Taking up an idea of the European Parliament dating back to 2000, the #1Head2Votes campaign proposed to allow every European to vote twice: for a candidate at national or regional level and also for a genuine European candidate at Union level.

This double voting system, similar to what happens in German national elections, would make it possible to run truly European campaigns and encourage the creation of truly European political parties.

In 2019, such a proposal was adopted by the European Parliament’s Constitutional Affairs Committee (AFCO), after a close vote in which the cross-party ‘Spinelli’ Group of Euro-federalist MEPs played an important role.

However, it did not pass the vote in plenary, as the EPP (European People’s Party) Group rejected it on the grounds of the risk of a possible victory for a Eurosceptic coalition. In truth, their position was also a matter of strategic calculations and political score-settling.

This is why electoral laws should not be changed so close to the elections and should be tackled now with a view to 2024.



This January, the AFCO committee started discussing a resolution on the 2024 elections. The report by Pascal Durand of the Renew group picks up the #1Head2Votes proposal and features additional dreams of 30 years of electoral federalism – which we broadly share:

– Some European candidates would be elected within a single pan-European electoral college. This limited number of MEPs will be headed by a #Spitzenkandidat for the Presidency of the European Commission;

– #TransnationalLists: all genuine European parties and groups will be required to submit a pan-European list for the European Electoral College, thus forming pan-European electoral platforms and programmes;

– The elections will be open to fully-fledged European parties, such as Volt.

However, as in 2019, some amendments tabled by the EPP reject any reference to transnational lists, kicking the can down to the #CoFoE, which is due to be launched shortly.

We disagree: the initiative on EU electoral law is a rare and fundamental competence of the European Parliament.

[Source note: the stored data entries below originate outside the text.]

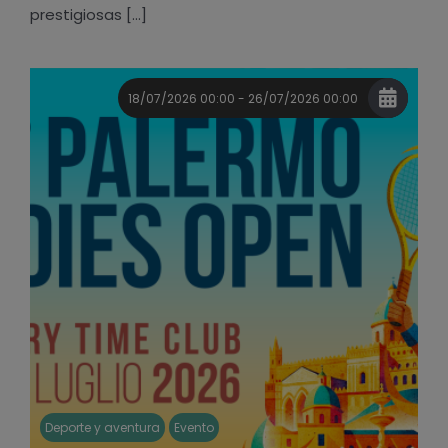
prestigiosas [...]
18/07/2026 00:00 - 26/07/2026 00:00
Deporte y aventura
Evento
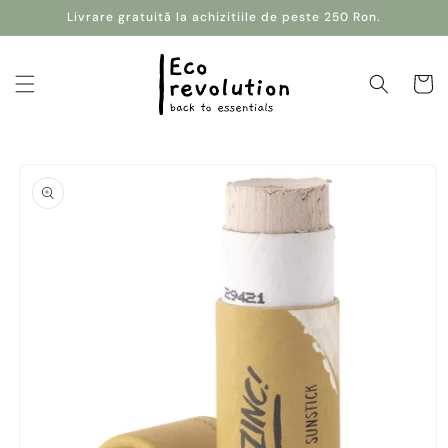
Salt la
Livrare gratuită la achizitiile de peste 250 Ron.
conținut
Coș
Salt la
informațiile
despre
produs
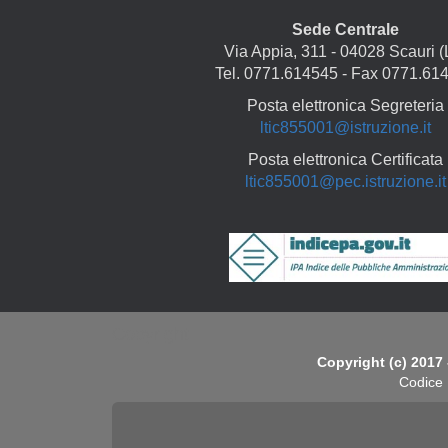
Sede Centrale
Via Appia, 311 - 04028 Scauri (
Tel. 0771.614545 - Fax 0771.61
Posta elettronica Segreteria
ltic855001@istruzione.it
Posta elettronica Certificata
ltic855001@pec.istruzione.it
Copyright
Copyright (c) 2017 
Codice 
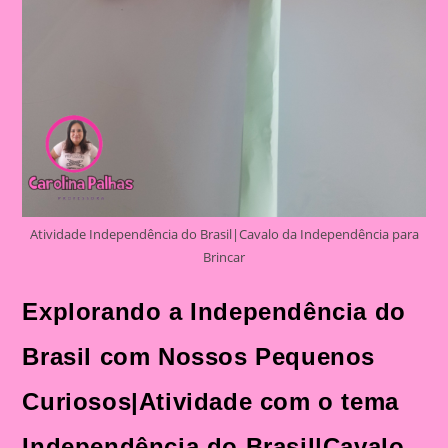
Atividade Independência do Brasil|Cavalo da Independência para
Brincar
Explorando a Independência do
Brasil com Nossos Pequenos
Curiosos|Atividade com o tema
Independência do Brasil|Cavalo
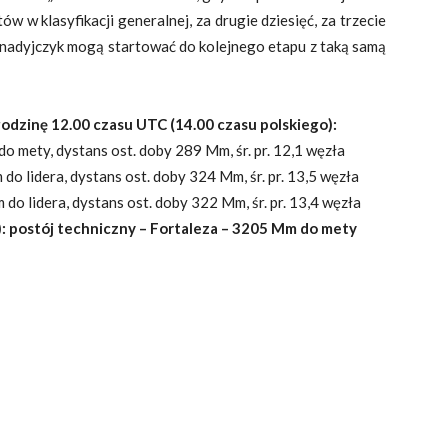
 w klasyfikacji generalnej, za drugie dziesięć, za trzecie
Kanadyjczyk mogą startować do kolejnego etapu z taką samą
odzinę 12.00 czasu UTC (14.00 czasu polskiego):
o mety, dystans ost. doby 289 Mm, śr. pr. 12,1 węzła
do lidera, dystans ost. doby 324 Mm, śr. pr. 13,5 węzła
do lidera, dystans ost. doby 322 Mm, śr. pr. 13,4 węzła
: postój techniczny – Fortaleza – 3205 Mm do mety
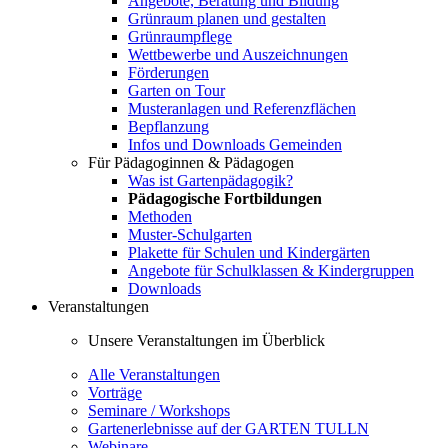
Angebote, Beratung und Bildung
Grünraum planen und gestalten
Grünraumpflege
Wettbewerbe und Auszeichnungen
Förderungen
Garten on Tour
Musteranlagen und Referenzflächen
Bepflanzung
Infos und Downloads Gemeinden
Für Pädagoginnen & Pädagogen
Was ist Gartenpädagogik?
Pädagogische Fortbildungen
Methoden
Muster-Schulgarten
Plakette für Schulen und Kindergärten
Angebote für Schulklassen & Kindergruppen
Downloads
Veranstaltungen
Unsere Veranstaltungen im Überblick
Alle Veranstaltungen
Vorträge
Seminare / Workshops
Gartenerlebnisse auf der GARTEN TULLN
Webinare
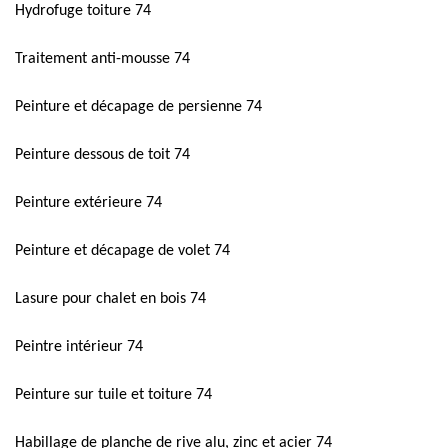
Hydrofuge toiture 74
Traitement anti-mousse 74
Peinture et décapage de persienne 74
Peinture dessous de toit 74
Peinture extérieure 74
Peinture et décapage de volet 74
Lasure pour chalet en bois 74
Peintre intérieur 74
Peinture sur tuile et toiture 74
Habillage de planche de rive alu, zinc et acier 74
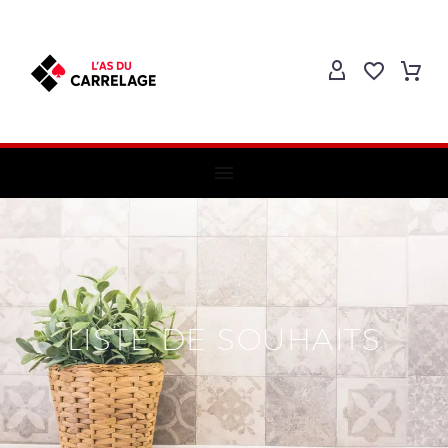
LISTE DE SOUHAITS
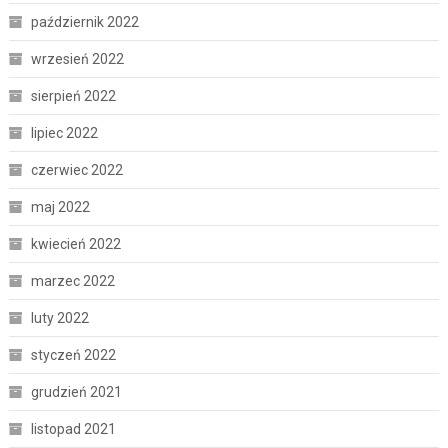
październik 2022
wrzesień 2022
sierpień 2022
lipiec 2022
czerwiec 2022
maj 2022
kwiecień 2022
marzec 2022
luty 2022
styczeń 2022
grudzień 2021
listopad 2021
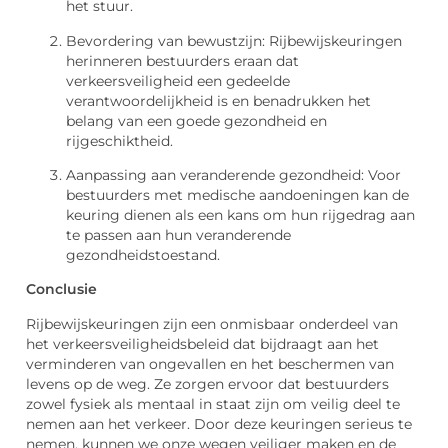
het stuur.
Bevordering van bewustzijn: Rijbewijskeuringen
herinneren bestuurders eraan dat
verkeersveiligheid een gedeelde
verantwoordelijkheid is en benadrukken het
belang van een goede gezondheid en
rijgeschiktheid.
Aanpassing aan veranderende gezondheid: Voor
bestuurders met medische aandoeningen kan de
keuring dienen als een kans om hun rijgedrag aan
te passen aan hun veranderende
gezondheidstoestand.
Conclusie
Rijbewijskeuringen zijn een onmisbaar onderdeel van
het verkeersveiligheidsbeleid dat bijdraagt aan het
verminderen van ongevallen en het beschermen van
levens op de weg. Ze zorgen ervoor dat bestuurders
zowel fysiek als mentaal in staat zijn om veilig deel te
nemen aan het verkeer. Door deze keuringen serieus te
nemen, kunnen we onze wegen veiliger maken en de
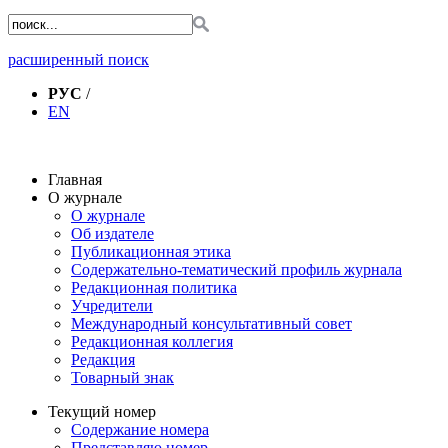
расширенный поиск
РУС
/
EN
Главная
О журнале
О журнале
Об издателе
Публикационная этика
Содержательно-тематический профиль журнала
Редакционная политика
Учредители
Международный консультативный совет
Редакционная коллегия
Редакция
Товарный знак
Текущий номер
Содержание номера
Представляю номер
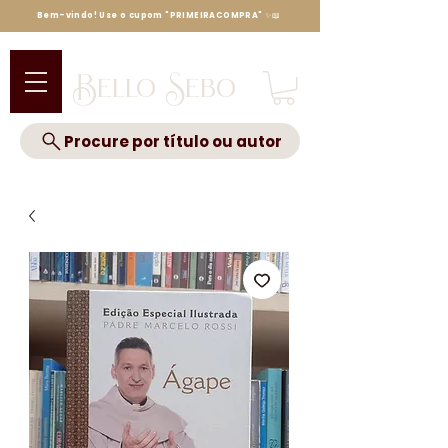
Bem-vindo! Use o cupom "PRIMEIRACOMPRA" ✨📖
Bello Sebo
Procure por título ou autor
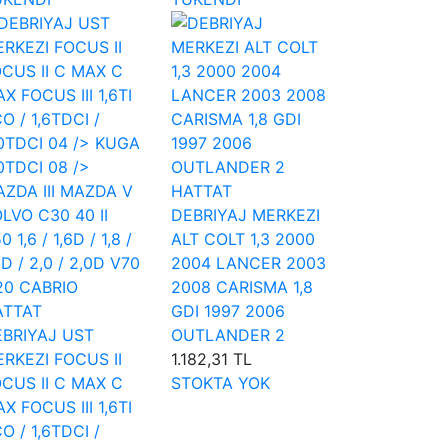
HATTAT
DEBRIYAJ MERKEZI
ALT COLT 1,3 2000
2004 LANCER 2003
2008 CARISMA 1,8
ATTAT
GDI 1997 2006
BRIYAJ UST
OUTLANDER 2
RKEZI FOCUS II
1.182,31 TL
CUS II C MAX C
STOKTA YOK
X FOCUS III 1,6TI
O / 1,6TDCI /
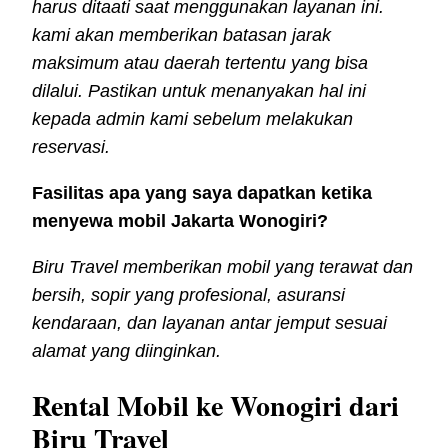
harus ditaati saat menggunakan layanan ini.
kami akan memberikan batasan jarak
maksimum atau daerah tertentu yang bisa
dilalui. Pastikan untuk menanyakan hal ini
kepada admin kami sebelum melakukan
reservasi.
Fasilitas apa yang saya dapatkan ketika
menyewa mobil Jakarta Wonogiri?
Biru Travel memberikan mobil yang terawat dan
bersih, sopir yang profesional, asuransi
kendaraan, dan layanan antar jemput sesuai
alamat yang diinginkan.
Rental Mobil ke Wonogiri dari
Biru Travel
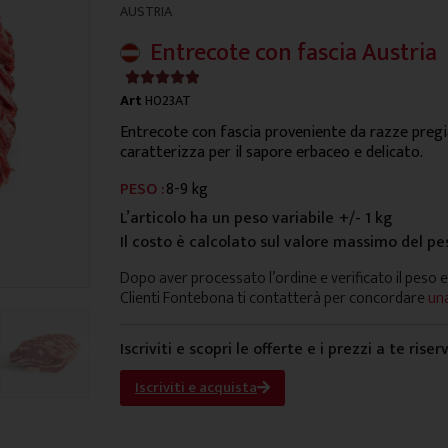
AUSTRIA
Entrecote con fascia Austria
4.9/5





Art
H023AT
Entrecote con fascia proveniente da razze pregia
caratterizza per il sapore erbaceo e delicato.
PESO :
8-9 kg
L’articolo ha un peso variabile
+/- 1 kg
Il costo è calcolato sul valore massimo del pe
Dopo aver processato l’ordine e verificato il peso e
Clienti Fontebona ti contatterà per concordare
una
Iscriviti e scopri le offerte e i prezzi a te riser
Iscriviti e acquista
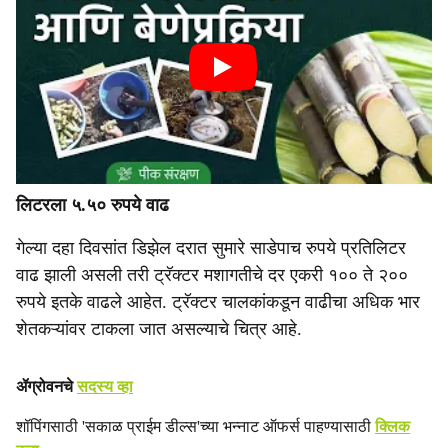
लिटरला ५.५० रुपये वाढ
गेल्या दहा दिवसांत डिझेल दरात सुमारे साडेपाच रुपये प्रतिलिटर
वाढ झाली असली तरी ट्रॅक्टर मशागतीचे दर एकरी १०० ते २००
रुपये इतके वाढले आहेत. ट्रॅक्टर चालकांकडून वाढीचा अधिक भार
शेतकऱ्यांवर टाकला जात असल्याचे चित्र आहे.
ॲग्रोवनचे
सदस्य व्हा
शॉपिंगसाठी 'सकाळ प्राईम डील्स'च्या भन्नाट ऑफर्स पाहण्यासाठी
क्लिक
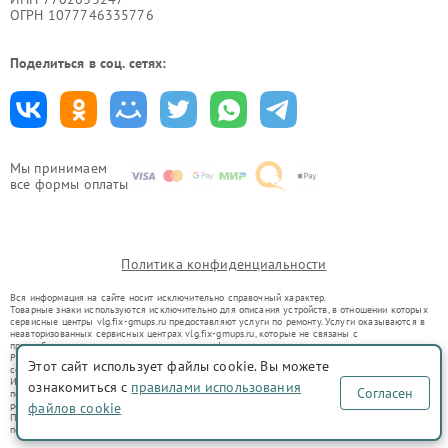
ОГРН 1077746335776
Поделиться в соц. сетях:
Мы принимаем
все формы оплаты
Политика конфиденциальности
Вся информация на сайте носит исключительно справочный характер.
Товарные знаки используются исключительно для описания устройств, в отношении которых
сервисные центры vlg.fix-gmups.ru предоставляют услуги по ремонту. Услуги оказываются в
неавторизованных сервисных центрах vlg.fix-gmups.ru, которые не связаны с
правообладателями товарных знаков или их официальными представителями.
Ремонт осуществляется для устройств, уже введенных в гражданский оборот в соответствии
Этот сайт использует файлы cookie. Вы можете
со статьей 1487 ГК РФ.
Использование товарных знаков не преследует цели индивидуализации услуг или введения
ознакомиться с
правилами использования
Согласен
потребителей в заблуждение, а служит для информирования о предоставляемых услугах по
ремонту техники указанных брендов.
файлов cookie
Представленная на сайте информация не является публичной офертой, определяемой
положениями Статьи 437(2) Гражданского кодекса РФ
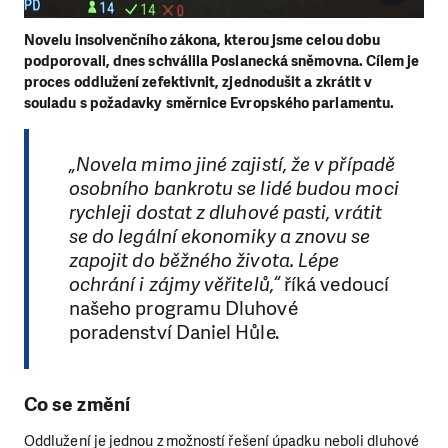
Novelu insolvenčního zákona, kterou jsme celou dobu
podporovali, dnes schválila Poslanecká sněmovna. Cílem je
proces oddlužení zefektivnit, zjednodušit a zkrátit v
souladu s požadavky směrnice Evropského parlamentu.
„Novela mimo jiné zajistí, že v případě
osobního bankrotu se lidé budou moci
rychleji dostat z dluhové pasti, vrátit
se do legální ekonomiky a znovu se
zapojit do běžného života. Lépe
ochrání i zájmy věřitelů,“
říká vedoucí
našeho programu Dluhové
poradenství Daniel Hůle.
Co se změní
Oddlužení je jednou z možností řešení úpadku neboli dluhové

It should not wait for the results of a conference that will only deliver its conclusions in two years at best.

Other amendments, notably from the left and Volt (which joined the Green group), call instead for the institutionalisation of truly European parties.

Vote where you live, without borders

For 17 million Europeans living in a member state other than their own, voting is a matter of choice. For European elections, they have to choose between voting in the country where they live or in their country of origin. Leaving also means giving up the right to vote for the party that will tax their original home or their place of residence.

While the EU guarantees them the right to vote in local elections, they cannot vote in regional and national elections in their host country. Some must also give it up in their country of origin, thus becoming politically homeless.

The #VotersWithoutBorders European Citizens’ Initiative launched on 1 September posits that Europeans no longer have to choose between their mobility and their civic rights. This issue will certainly be on the agenda of the #CoFoE.

This campaign and initiatives are different. #1Head2Votes wants the European Parliament to uphold its constitutional right of initiative, #VotersWithoutBorders is a constituent initiative carried by civil society.

They should not be confused, nor compete with each other. We ask the MEPs to use their rights to legislate as soon as possible on the European electoral law and to strongly support our Citizens initiative, with a view to crafting in the future a full European electoral law.

If, in a year from now, the European citizens’ initiative collects the required one million signatures, electoral Europe will have a chance to gain substance.


Alberto Alemanno is a professor of European Law, HEC Paris and founder of The Good Lobby; Giorgio Clarotti is the co-founder of Alliance4Europe, and member of the Federal Committee of the Union of European Federalists (UEF); Olivier Costa is the director of research at the CNRS and director of European political and governance studies at the College of Europe; Christophe Leclercq is the founder of the EURACTIV Media Network and the EURACTIV Foundation (think-and-do-tank on the health of the media sector, initiator of the innovative @stars4media training programme).